Ok, it is also about sex. You make it pretty clear you’d want to live with a guy before you got married and sex is a pretty important part of a relationship for you. And I don’t think that way. And however well our date went, however much I charmed you, however much I was enthralled by you, if the chemistry was incredible, if the fun was contagious. There would be a question, one that cannot be ignored: what next?
Woah! Hold on. That’s pretty heavy for contemplating a first date, and not even a regular one at that but one designed under a brilliant and slightly bizarre adventure, you may say. And yes, I’ve read your blog, I love it, I’m even getting some ideas and tips for future dates of my own.
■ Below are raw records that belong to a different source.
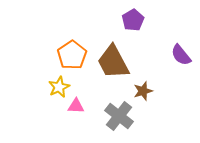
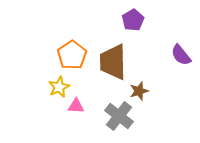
brown trapezoid: rotated 27 degrees clockwise
brown star: moved 4 px left
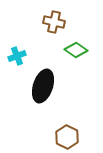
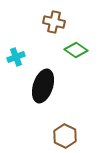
cyan cross: moved 1 px left, 1 px down
brown hexagon: moved 2 px left, 1 px up
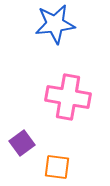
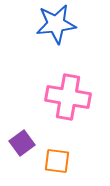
blue star: moved 1 px right
orange square: moved 6 px up
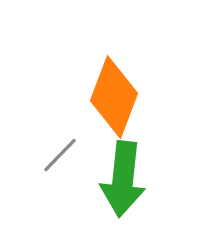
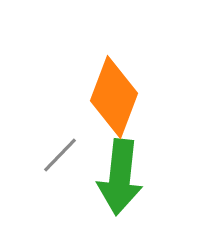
green arrow: moved 3 px left, 2 px up
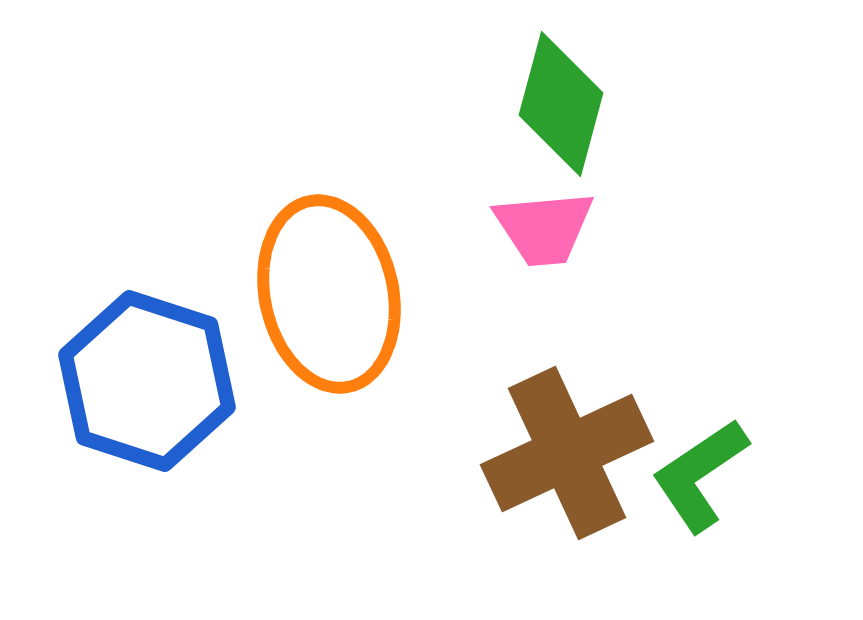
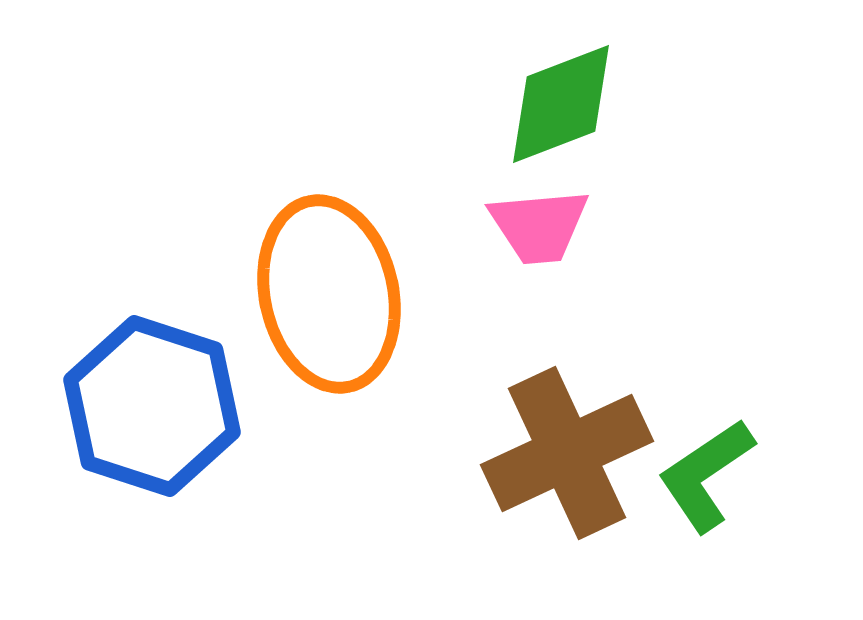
green diamond: rotated 54 degrees clockwise
pink trapezoid: moved 5 px left, 2 px up
blue hexagon: moved 5 px right, 25 px down
green L-shape: moved 6 px right
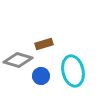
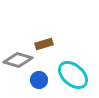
cyan ellipse: moved 4 px down; rotated 36 degrees counterclockwise
blue circle: moved 2 px left, 4 px down
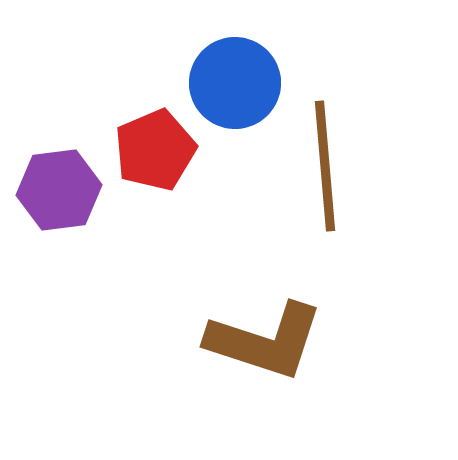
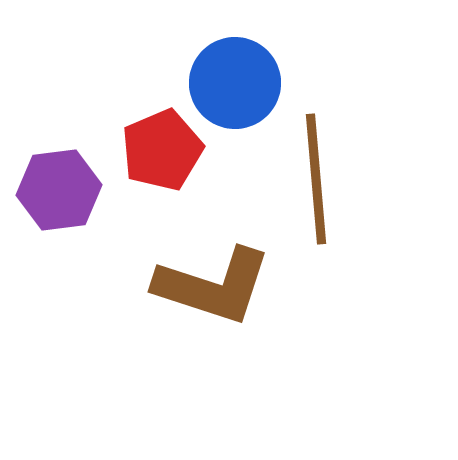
red pentagon: moved 7 px right
brown line: moved 9 px left, 13 px down
brown L-shape: moved 52 px left, 55 px up
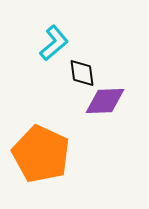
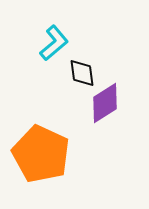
purple diamond: moved 2 px down; rotated 30 degrees counterclockwise
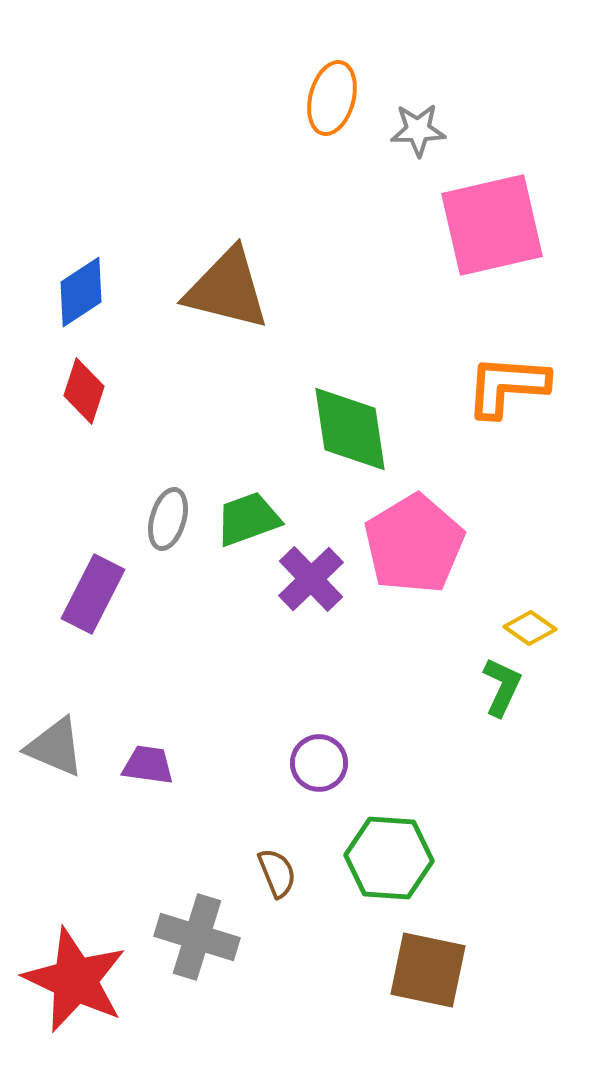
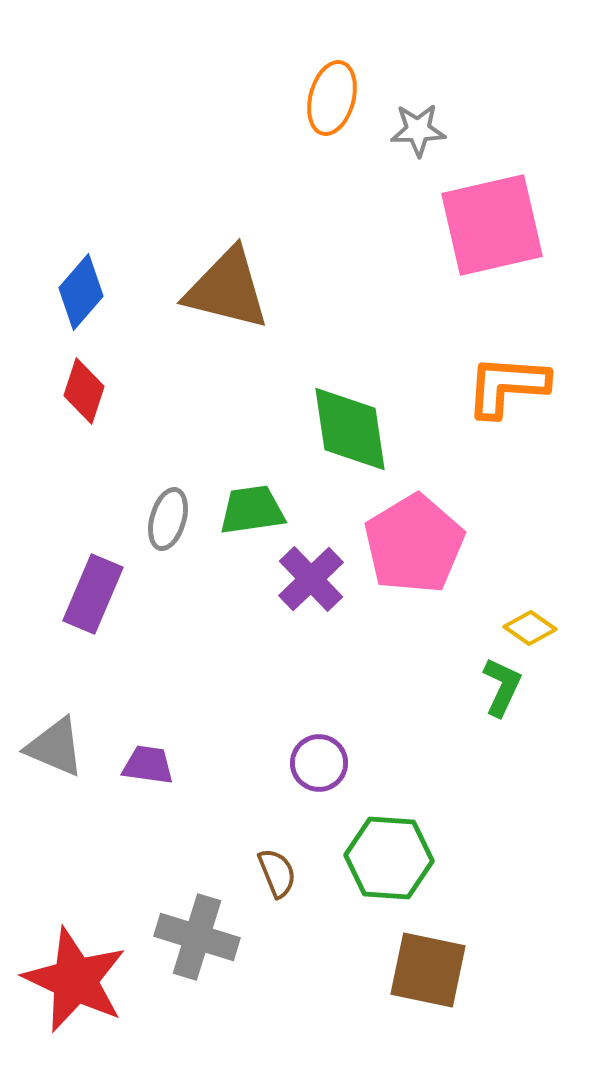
blue diamond: rotated 16 degrees counterclockwise
green trapezoid: moved 4 px right, 9 px up; rotated 12 degrees clockwise
purple rectangle: rotated 4 degrees counterclockwise
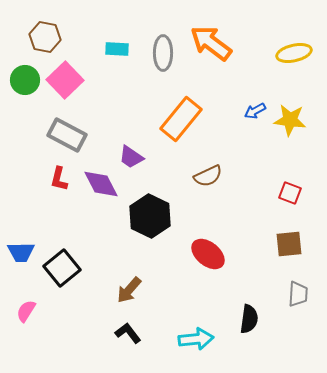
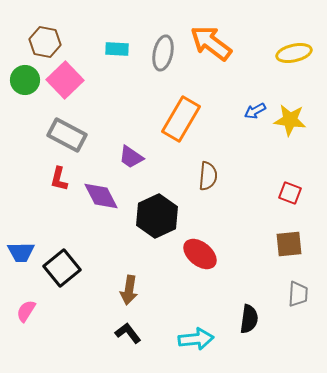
brown hexagon: moved 5 px down
gray ellipse: rotated 12 degrees clockwise
orange rectangle: rotated 9 degrees counterclockwise
brown semicircle: rotated 60 degrees counterclockwise
purple diamond: moved 12 px down
black hexagon: moved 7 px right; rotated 9 degrees clockwise
red ellipse: moved 8 px left
brown arrow: rotated 32 degrees counterclockwise
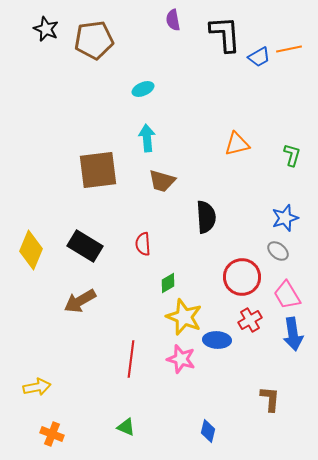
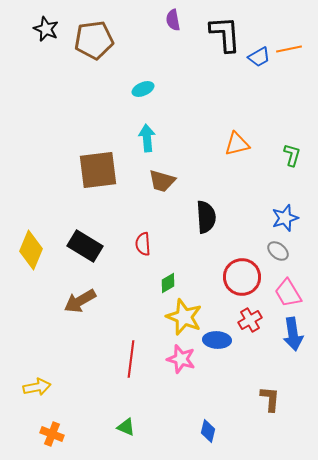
pink trapezoid: moved 1 px right, 2 px up
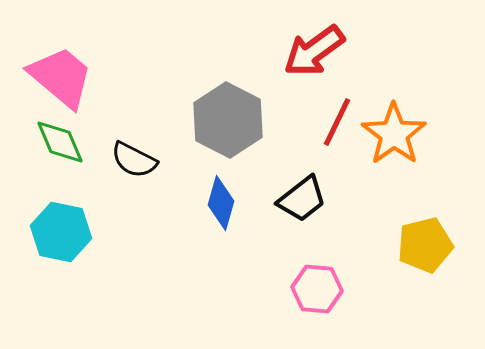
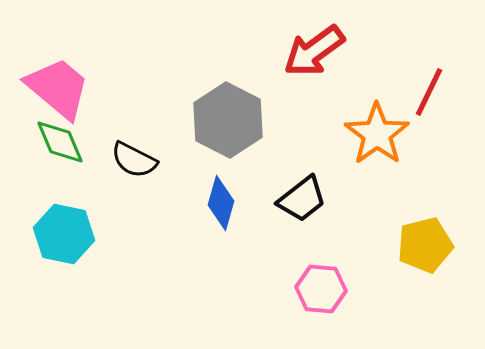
pink trapezoid: moved 3 px left, 11 px down
red line: moved 92 px right, 30 px up
orange star: moved 17 px left
cyan hexagon: moved 3 px right, 2 px down
pink hexagon: moved 4 px right
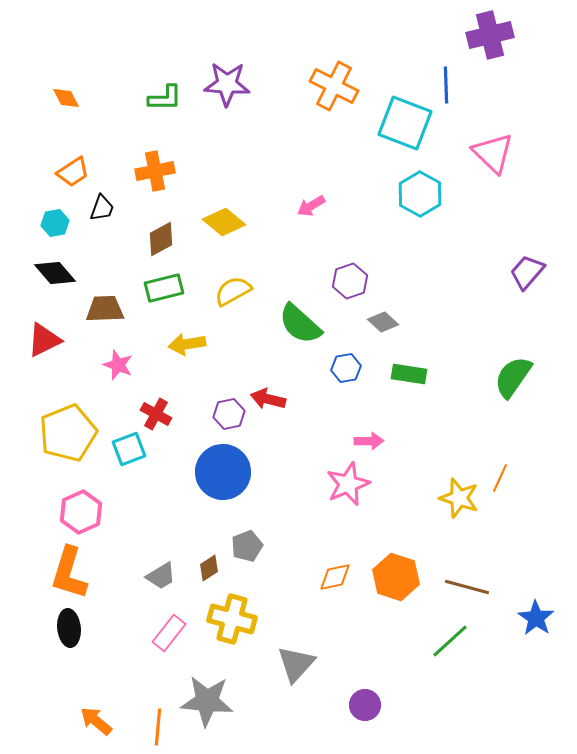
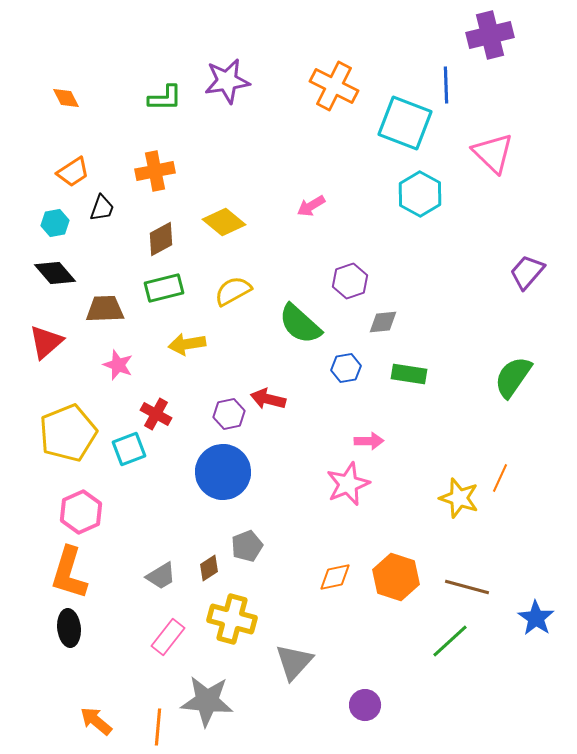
purple star at (227, 84): moved 3 px up; rotated 12 degrees counterclockwise
gray diamond at (383, 322): rotated 48 degrees counterclockwise
red triangle at (44, 340): moved 2 px right, 2 px down; rotated 15 degrees counterclockwise
pink rectangle at (169, 633): moved 1 px left, 4 px down
gray triangle at (296, 664): moved 2 px left, 2 px up
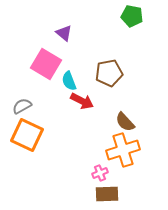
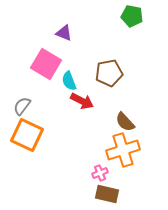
purple triangle: rotated 18 degrees counterclockwise
gray semicircle: rotated 24 degrees counterclockwise
brown rectangle: rotated 15 degrees clockwise
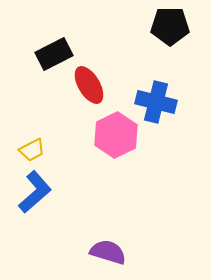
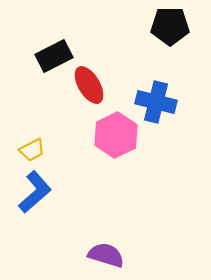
black rectangle: moved 2 px down
purple semicircle: moved 2 px left, 3 px down
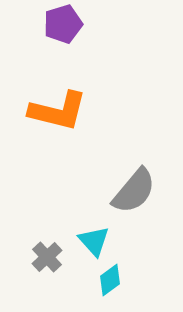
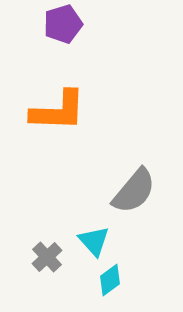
orange L-shape: rotated 12 degrees counterclockwise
But what’s the point in a date unless it looks forward, unless there is some sort of goal in mind? However much you are enjoying the now, it is never just about the now: the now is a prelude to the future. I want to date someone who shares my faith, who, when we look out on life and the world around us, is seeing the same vista that I am. A vista where God is the central actor, with our lives as a dance that includes Him as we see whether it’s a quick sashay across the room or a tango down the aisle.
I want to date, go out with, and hopefully eventually marry someone who sees the world through the same lens I do. I want to see life through the same lens they see it. I don’t think this is unreasonable, I don’t think it’s abnormal, in fact I think it’s pretty standard. Every relationship involves compromise, some give and take, some changes to each as they get to know the other. But I think it helps if you are both playing the same game on the same playing field.
It doesn’t diminish my respect for, and friendship with, people who see the world differently to me, who do not believe in God or live their lives in response to that, but it does mean that I don’t want to date them.
So we could go out, we could have a few drinks, a few laughs and it would be great. I’d take your hint, book a table and find a quirky activity that would set me out from the crowd. But it wouldn’t be a date. A date has some prospect, some hint however remote, that it might become something more.
I wish you well with your dates, you’ve had some offers from threads readers already, but it won’t be me.